Drop every image and restate the entries below word for word.

◆ ◆ ◆

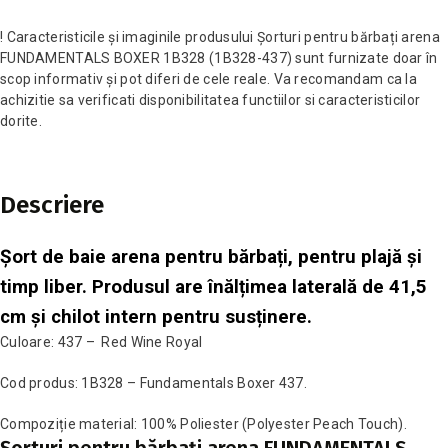
! Caracteristicile și imaginile produsului Șorturi pentru bărbați arena
FUNDAMENTALS BOXER 1B328 (1B328-437) sunt furnizate doar în
scop informativ și pot diferi de cele reale. Va recomandam ca la
achizitie sa verificati disponibilitatea functiilor si caracteristicilor
dorite.
Descriere
Șort de baie arena pentru bărbați, pentru plajă și
timp liber. Produsul are înălțimea laterală de 41,5
cm și chilot intern pentru susținere.
Culoare: 437 – Red Wine Royal
Cod produs: 1B328 – Fundamentals Boxer 437.
Compoziție material: 100% Poliester (Polyester Peach Touch).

◆ ◆ ◆

Task output —
! Caracteristicile și imaginile produsului Șorturi pentru bărbați arena
FUNDAMENTALS BOXER 1B328 (1B328-437) sunt furnizate doar în
scop informativ și pot diferi de cele reale. Va recomandam ca la
achizitie sa verificati disponibilitatea functiilor si caracteristicilor
dorite.
Descriere
Șort de baie arena pentru bărbați, pentru plajă și
timp liber. Produsul are înălțimea laterală de 41,5
cm și chilot intern pentru susținere.
Culoare: 437 – Red Wine Royal
Cod produs: 1B328 – Fundamentals Boxer 437.
Compoziție material: 100% Poliester (Polyester Peach Touch).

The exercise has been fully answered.